Hi~ I'm having trouble with solving a certain differential equation. x^{2}y'' + x y'+(k^{2}x^{2}-1)y = 0 I'm tasked to find a solution that satisfies the boundary conditions: y(0)=0 and y(1)=0 I have tried solving this using the characteristic equation, but i arrived at a solution that is unable to satisfy the boundary conditions except for when y(x)=0 (which is trivial). Any pointers on how i should go about this? Actually, i am trying to find the Green's function for this differential equation, which is why I need the solution to the said equation first. Thanks so much for any help :)
There is at least one obvious solution: y= 0 for all x. Since that is a regular singular equation at 0, you probably will want to use "Frobenius' method", using power series. That is much too complicated to explain here- try http://en.wikipedia.org/wiki/Frobenius_method
See the "Bessel" differential equation. Change variables to convert yours to that. So what you need to do is select k so that your solution has a zero at 1.
Thanks for the tip! Are there any possible way to solve this?
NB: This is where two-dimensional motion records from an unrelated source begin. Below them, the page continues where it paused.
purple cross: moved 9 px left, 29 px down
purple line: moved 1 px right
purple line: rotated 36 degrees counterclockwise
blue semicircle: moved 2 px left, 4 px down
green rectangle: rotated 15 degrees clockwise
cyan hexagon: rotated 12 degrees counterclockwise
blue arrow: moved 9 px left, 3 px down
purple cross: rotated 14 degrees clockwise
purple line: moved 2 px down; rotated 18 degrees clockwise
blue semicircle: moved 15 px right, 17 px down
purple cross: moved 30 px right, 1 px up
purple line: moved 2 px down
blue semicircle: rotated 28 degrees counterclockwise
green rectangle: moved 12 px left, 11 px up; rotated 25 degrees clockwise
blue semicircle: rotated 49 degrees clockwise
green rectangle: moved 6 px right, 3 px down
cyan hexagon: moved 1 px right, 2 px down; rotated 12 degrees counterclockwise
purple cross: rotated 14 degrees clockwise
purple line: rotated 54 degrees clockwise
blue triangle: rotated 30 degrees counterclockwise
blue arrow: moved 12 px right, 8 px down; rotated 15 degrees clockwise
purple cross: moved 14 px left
Like possibly an out of this world change in variables (ex let u = lnx)? or series substitution?
Hi every body, I have another kind of equation which seems rather difficult to solve (1 + a Sin(x)) y'' + a Cos(x) y' + b Sin(x) y = 0 Should I first expand sin and cos in their series and then try Laplace or serious solution methods? Or there is a method that can solve it directly? Please help?
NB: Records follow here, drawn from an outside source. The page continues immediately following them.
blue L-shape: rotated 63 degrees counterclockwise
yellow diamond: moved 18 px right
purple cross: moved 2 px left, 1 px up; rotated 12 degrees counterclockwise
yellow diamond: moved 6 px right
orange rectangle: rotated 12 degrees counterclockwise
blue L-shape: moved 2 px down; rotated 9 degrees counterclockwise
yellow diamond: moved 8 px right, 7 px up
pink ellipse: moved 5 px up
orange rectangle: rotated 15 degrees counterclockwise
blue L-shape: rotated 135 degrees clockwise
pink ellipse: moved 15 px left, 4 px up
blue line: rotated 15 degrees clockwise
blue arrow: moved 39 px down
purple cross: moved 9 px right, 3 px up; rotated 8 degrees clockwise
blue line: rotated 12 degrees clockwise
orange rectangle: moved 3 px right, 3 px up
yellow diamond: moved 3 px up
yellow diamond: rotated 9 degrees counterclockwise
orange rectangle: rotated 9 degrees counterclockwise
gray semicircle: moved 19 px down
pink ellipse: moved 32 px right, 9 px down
Please help me to solve this DE: y''=ysinx (I think i should multiply both sides with 2y' but I don't know how to do next) thanks in advance ^^
(y')² = y²sin(x)+C You can find the solutions in the particular case C=0 in terms of exponential of Incomplete elliptic integral of the second kind.
I'm afraid that sin(x) ruins the integration, and as such you're missing a term ##-\int dx y(x) \cos(x)##. After multiplying by 2y' you get $$\frac{d}{dx}(y')^2 = \left[\frac{d}{dx}(y^2)\right] \sin(x),$$ which can't be integrated exactly - you get ##(y')^2 = y^2\sin(x) + C - \int dx~y(x) \cos(x)##.
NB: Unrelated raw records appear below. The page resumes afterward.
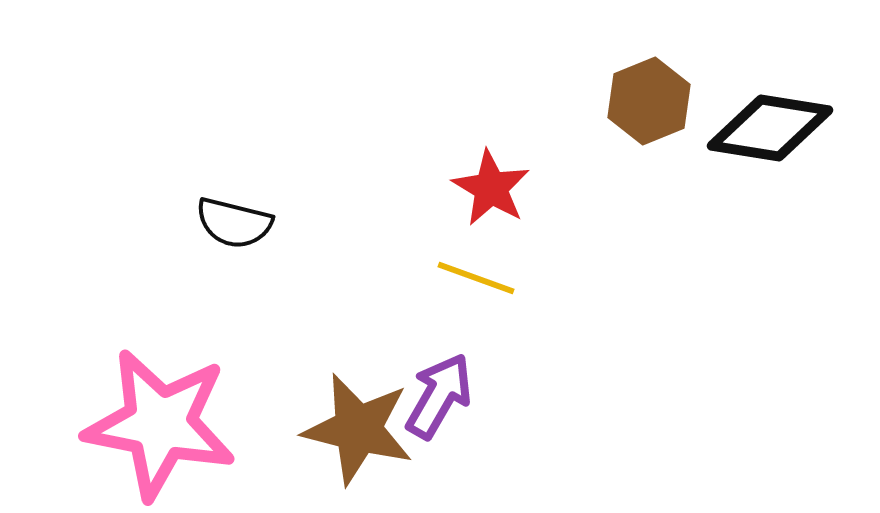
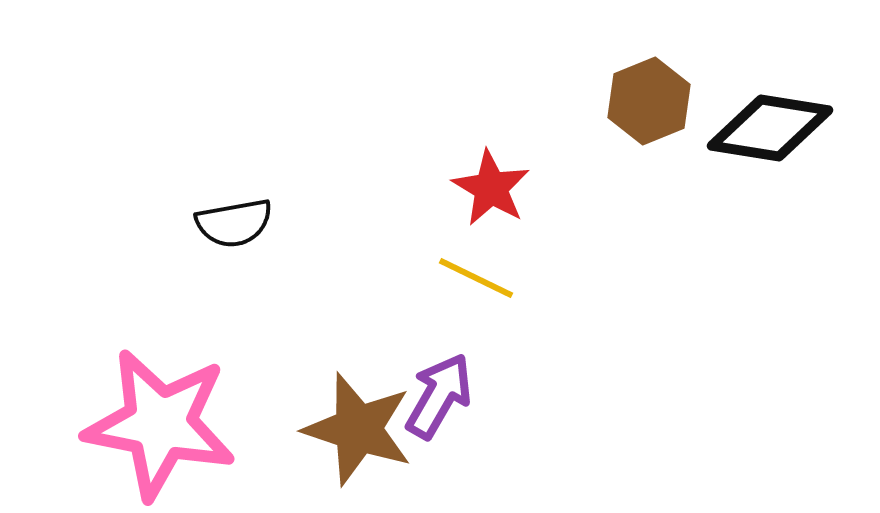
black semicircle: rotated 24 degrees counterclockwise
yellow line: rotated 6 degrees clockwise
brown star: rotated 4 degrees clockwise
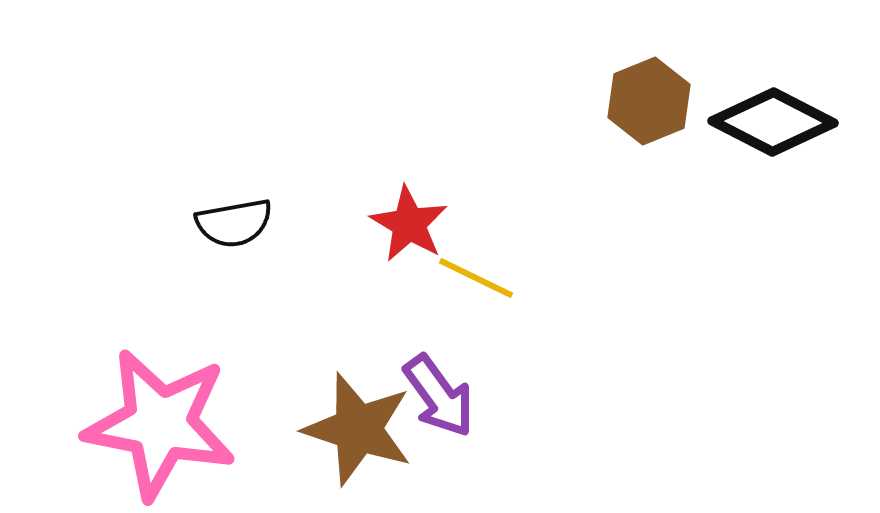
black diamond: moved 3 px right, 6 px up; rotated 18 degrees clockwise
red star: moved 82 px left, 36 px down
purple arrow: rotated 114 degrees clockwise
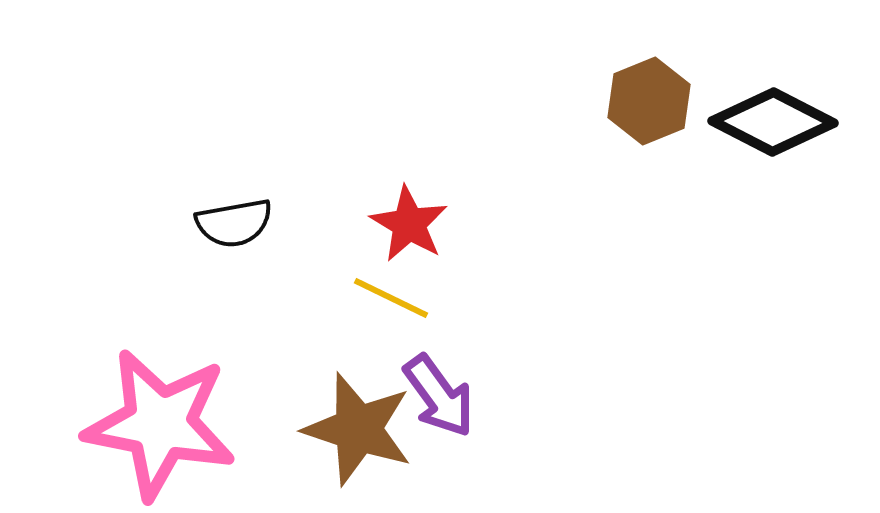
yellow line: moved 85 px left, 20 px down
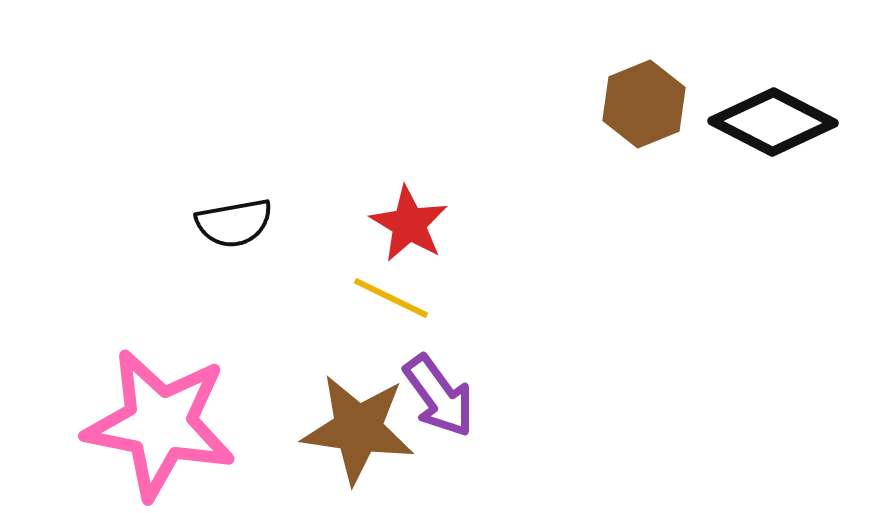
brown hexagon: moved 5 px left, 3 px down
brown star: rotated 10 degrees counterclockwise
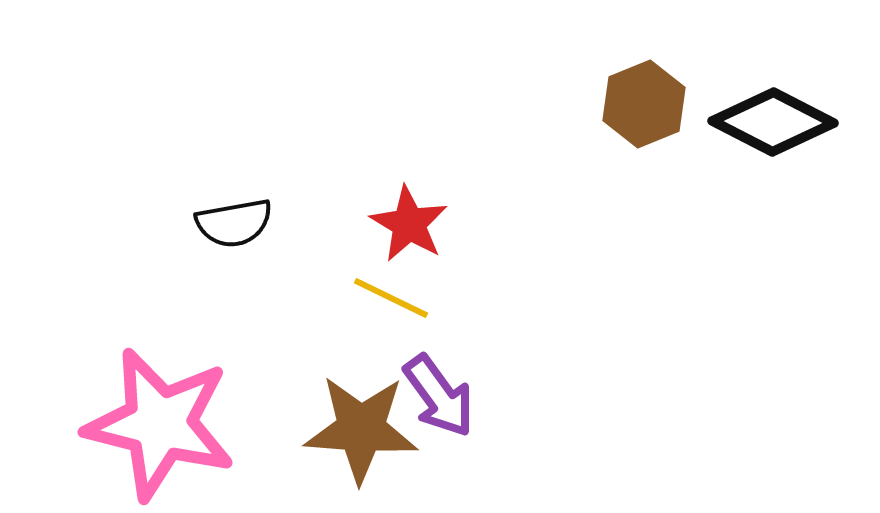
pink star: rotated 3 degrees clockwise
brown star: moved 3 px right; rotated 4 degrees counterclockwise
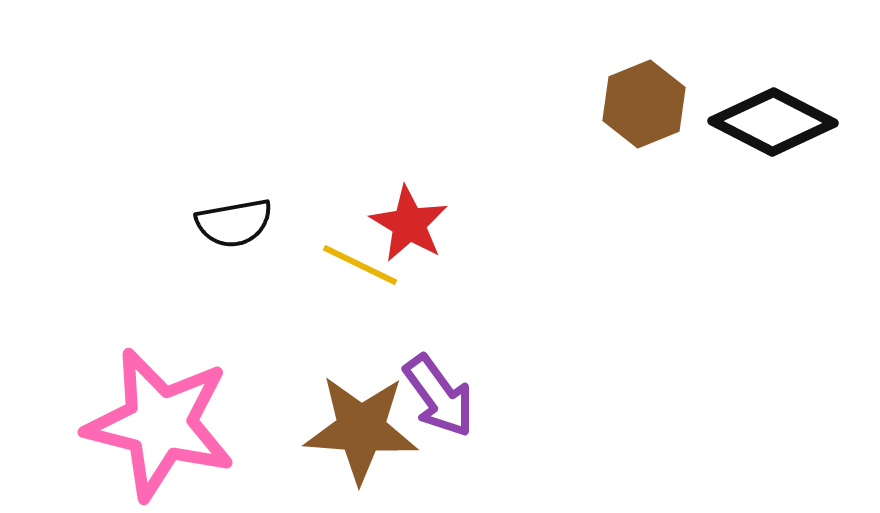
yellow line: moved 31 px left, 33 px up
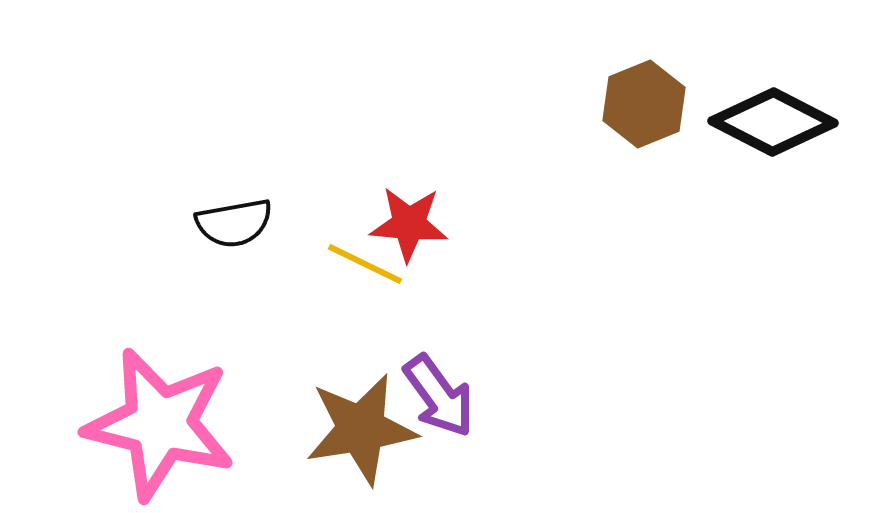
red star: rotated 26 degrees counterclockwise
yellow line: moved 5 px right, 1 px up
brown star: rotated 13 degrees counterclockwise
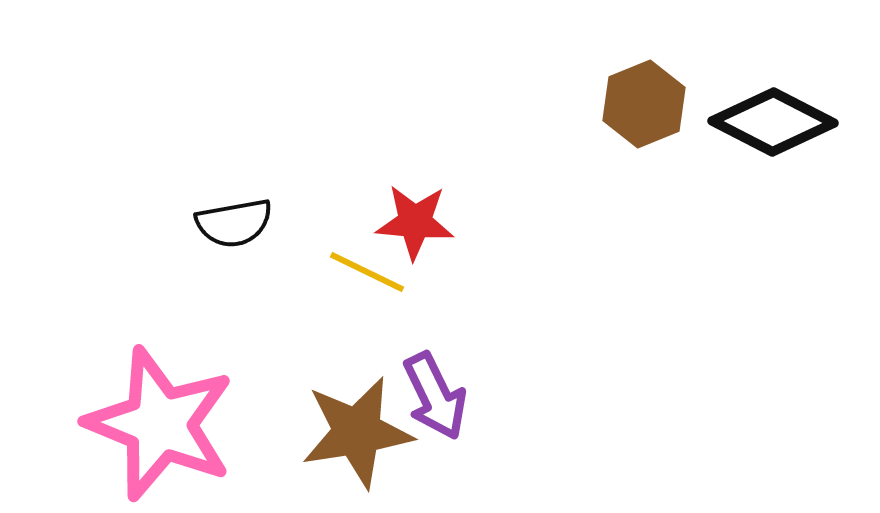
red star: moved 6 px right, 2 px up
yellow line: moved 2 px right, 8 px down
purple arrow: moved 4 px left; rotated 10 degrees clockwise
pink star: rotated 8 degrees clockwise
brown star: moved 4 px left, 3 px down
A closed form for the solutions of y''=sin(x)*y involves the Mathieu's special functions. http://mathworld.wolfram.com/MathieuFunction.html
You have already been given two methods, Frobenius and a change of variables that changes this to a Bessel equation, and a complete solution: y(x)= 0. What more do you want?
In future, however, please do not "hi-jack" someone else's thread to ask a new question. Use the "new thread" button to start your own thread.